Cold
Press Juice Bible: 300 Delicious, Nutritious, All-Natural Recipes for
Your Masticating Juicer
by Lisa
Sussman, 2014, Ulysses Press, $14.95, softbound, 192 pages. Cover:
colourful. Genre: cookbook. Where we got it: publisher. Where you can
get it: Amazon, Barnes and Noble, Books-A-Million.
This
is a cookery book, but it also has loads of information on why and
how one should juice. There are lots of useful tips on buying a
juicer, as well.
The
ideal four parts vegetable, one part fruit ratio of your juices may
be unpalatable at first, so Sussman suggests counteracting the strong
flavour with lemon, salt, carrots, ginger, apples, or cucumbers
(among other things). She has a section on how to mesh flavours, too.
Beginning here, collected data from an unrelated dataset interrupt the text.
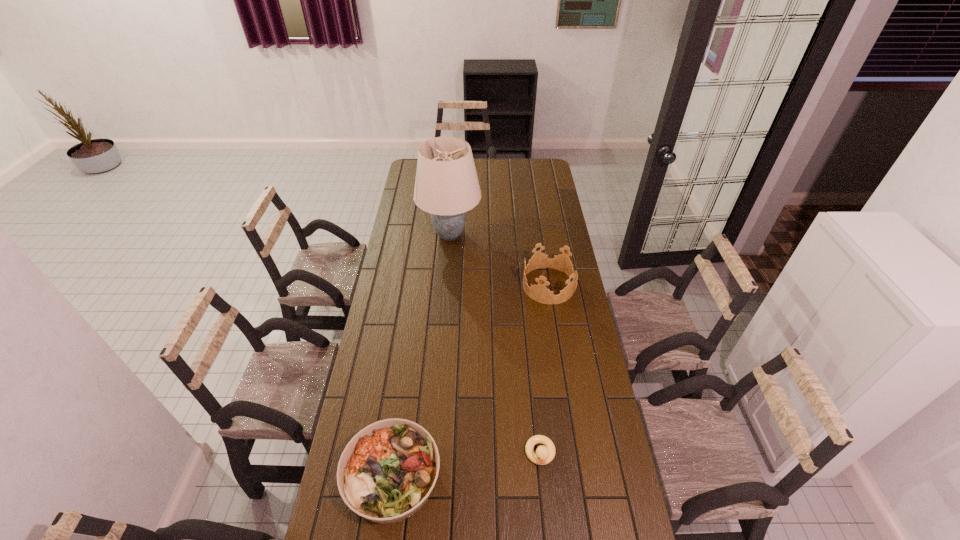 Find the location of a particular element. The image size is (960, 540). free space located on the back of the salad plate is located at coordinates (404, 393).

At what (x,y) coordinates should I click in order to perform the action: click on free spot located at the beak of the duckling. Please return your answer as a coordinate pair (x, y). Looking at the image, I should click on (546, 516).

This screenshot has width=960, height=540. I want to click on lampshade positioned at the left edge, so click(x=446, y=186).

Locate an element on the screen. The width and height of the screenshot is (960, 540). salad plate present at the left edge is located at coordinates (386, 473).

Locate an element on the screen. object that is at the right edge is located at coordinates (539, 292).

The image size is (960, 540). I want to click on free spot at the left edge of the desktop, so click(398, 319).

In the image, there is a desktop. Identify the location of vacant space at the right edge. Image resolution: width=960 pixels, height=540 pixels. (556, 204).

At what (x,y) coordinates should I click in order to perform the action: click on free space at the far right corner of the desktop. Please return your answer as a coordinate pair (x, y). Looking at the image, I should click on coord(537,173).

Where is `free space that is in between the farthest object and the salad plate`? The width and height of the screenshot is (960, 540). free space that is in between the farthest object and the salad plate is located at coordinates (x=421, y=356).

This screenshot has height=540, width=960. In order to click on free spot between the tiara and the farthest object in this screenshot , I will do click(x=499, y=260). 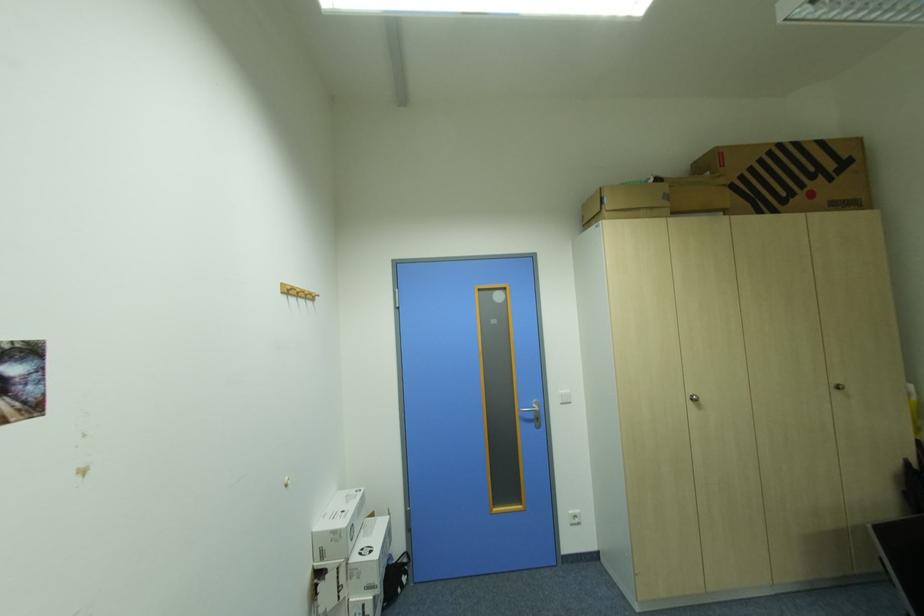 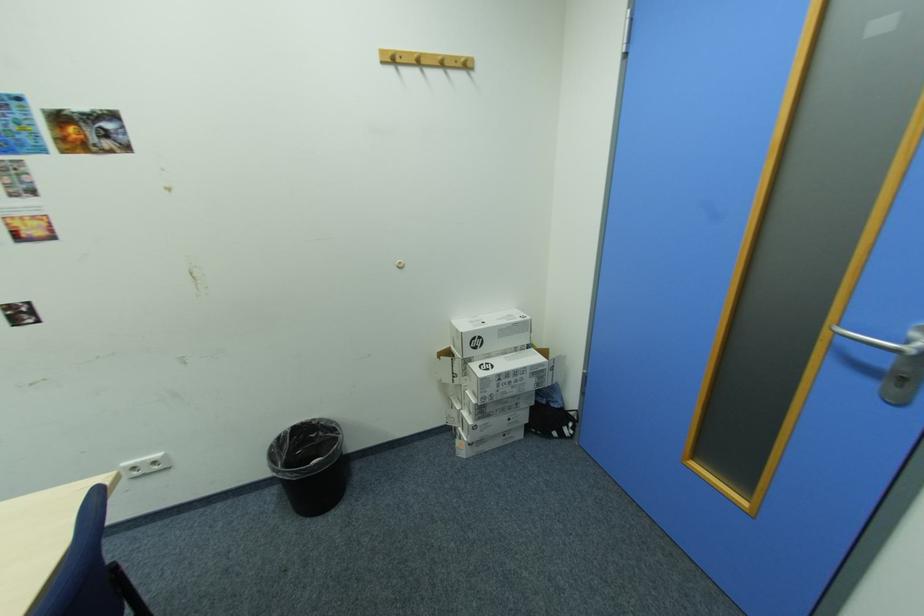 Find the pixel in the second image that matches point 341,533 in the first image.

(465, 331) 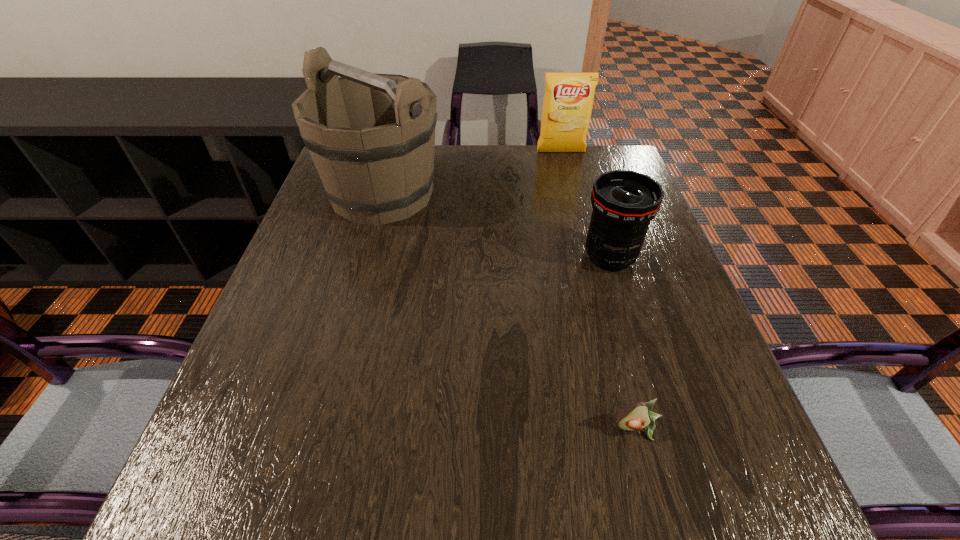 What are the coordinates of `blank space located 0.290m on the left of the third farthest object` in the screenshot? It's located at (454, 258).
And you might want to add watery fruits and veg or a splash of liquid
to prevent your juice looking and tasting like so much green sludge.
Sussman
also has a section dedicated to keeping your juice safe (some veg can
be eaten raw, but some need to be cooked first).
The
recipes are divided into seven 'mealtimes,' and there are four
categories of juices (green, root vegetable, fruit, and milky
juices). Each recipe lists the ingredients and three other ways to
try it. For example, 'Peanut Butter Cup' is made with spinach, chia
seeds, chocolate protein powder, peanut butter, and honey – but you
can make it rooty by adding a sweet potato; or milky by adding
banilla-infused almond milk; or fruity by adding fresh cherries.
If
you like this one, try: The
Green Teen Cookbook, edited
by Laurane Marchive and Pam McElroy.